Je viens d'une petite ville de
campagne, au fin fond de l'Auvergne. Bon, je le reconnais bien volontiers pour
les initiés, ce n'est pas un village et cette ville est quand même considérée
comme la capitale de la Haute-Loire. Oui mais voilà, elle est petite. Tout le
monde y connait tout le monde. Mes parents sont tellement reconnus dans la rue
que j'ai parfois l'impression qu'ils sont des rock stars (sauf que ce sont mes
parents et qu'ils ne ressemblent pas du tout à des rock stars). Bref, je
n'avais que rarement le sentiment de voir de nouveaux visages. Et surtout,
j'avais l'impression qu'il n'y avait aucune femme comme moi, aucune femme
homosexuelle.
Après la création d'Univers-L
j'ai compris que je m'étais trompée. Il y a beaucoup de lesbiennes dans la
ville où je suis née. C'est juste que je ne savais pas où chercher ni où les
trouver. Maintenant je le sais et je réalise, comme dans les films et comme les
spécialistes du lobby gay le disent, que nous sommes partout ! Il faut juste
ouvrir les yeux en fait. Sauf que j'ai envie de dire maintenant je m'en fous un
peu de trouver d'autres lesbiennes. Enfin je ne m'en fous pas vraiment vraiment
mais c'est moins vital que quand j'avais dix-huit ans et que j'étais en pleine
construction de mon identité. À cette époque-là j'étais en quête de modèles et
je n'avais rien à portée de main. Aucune possibilité d'identification à
disposition.
Quand j'avais dix-neuf ans, les
seuls modèles positifs de l'homosexualité féminine que j'avais trouvés étaient les
chanteuses du groupe Tatu. Je le reconnais il y avait bien Amélie Mauresmo mais
je n'étais pas suffisamment sportive au point de me dire qu'elle m'intéressait.

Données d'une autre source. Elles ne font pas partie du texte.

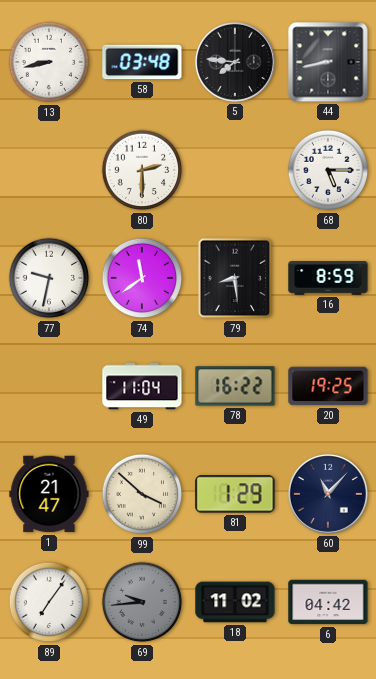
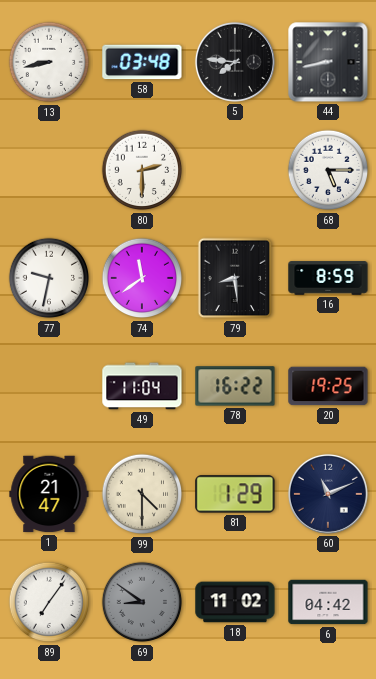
99: 3:52 -> 4:30
60: 11:07 -> 11:11
69: 9:44 -> 8:51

Avec les filles du groupe Tatu, j'avais des pop stars qui faisaient de la
musique que j'aimais, des filles presque normales de mon âge et des bisous
réguliers ainsi qu'une promo basée sur le sujet qui faisait que je pouvais
partir en quête de photos sur Internet. Je reconnais que ça a été très dur pour
moi d'apprendre que ce n'était qu'un coup marketing, que de la communication
bien faite. Parce que j'y croyais. J'avais aussi Willow et Tara dans Buffy
contre les vampires mais je savais que tout était faux entre elles. Elles
n'étaient que des personnages interprétés par des actrices.
Pourquoi cette longue
introduction me direz-vous ? Je reconnais qu'elle est peut-être un peu longue
mais c'est pour vous raconter le jour où ma factrice X et moi nous avons pris
l'avion pour partir à Barcelone. Quoi, il n'y a aucun rapport pour l'instant ?

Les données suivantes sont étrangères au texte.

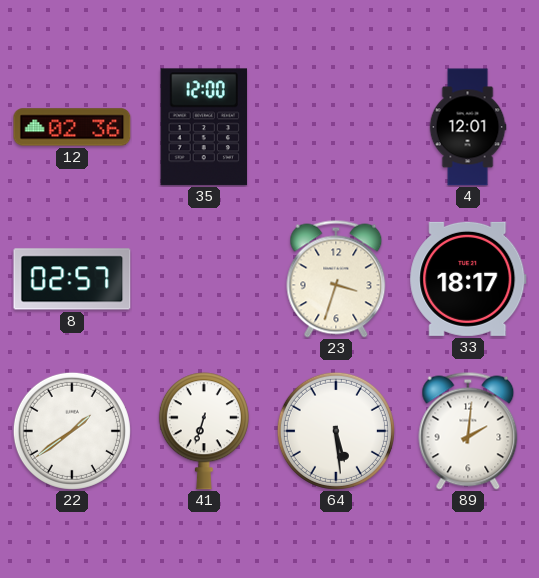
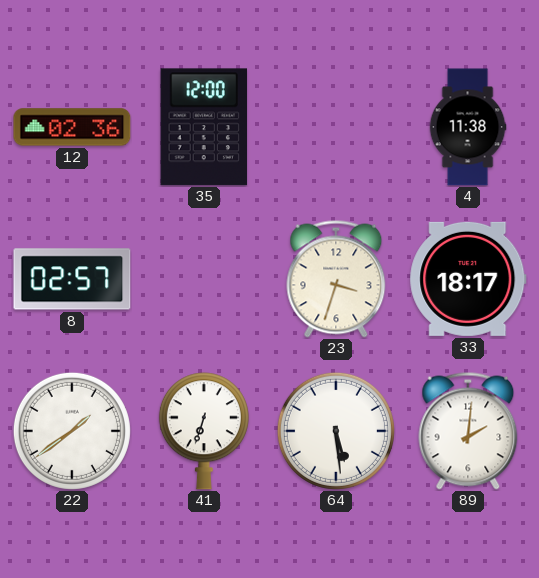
4: 12:01 -> 11:38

Je sais, attendez, ça va arriver. Laissez-moi le temps d'écrire quand même.
Quand on amène les choses de manière aussi efficace que cela il faut laisser
aux mots le temps de prendre de l'importance.
Donc la femme que j'aime et moi
nous avons pris nos premières vacances ensemble à Barcelone. Elle connaissait
bien l'Espagne pour y avoir fait Erasmus. Je voulais renouer avec mes racines
espagnoles du côté de mon grand-père (n'importe quoi, je l'aurais suivie
partout ma factrice X, cette histoire de racine c'était juste pour faire genre
on va passer des vacances un peu intellectuelles). Donc on a été à Barcelone en
avion. Un court trajet en avion en partant de Lyon. On est bien évidemment
arrivées à l'aéroport avec 3/4 d'heure d'avance. La femme de ma vie aime avoir
de l'avance quand on a des avions, des trains ou des bateaux à prendre. C'est
au cas où la voiture, le métro, le tramway, le bus ou autre moyen de transport
censé nous amener vers les aéroports, les gares ou les ports soient en retard. Ça
nous permet d'avoir l'esprit tranquille.
Donc, on était à l'aéroport avec
nos gros sacs à dos, attendant l'affichage de l'avion. On partait une semaine,
on est deux filles, nos sacs à dos étaient donc très chargés. Lorsque le
tableau d'affichage a annoncé notre vol il avait plus d'une heure de retard.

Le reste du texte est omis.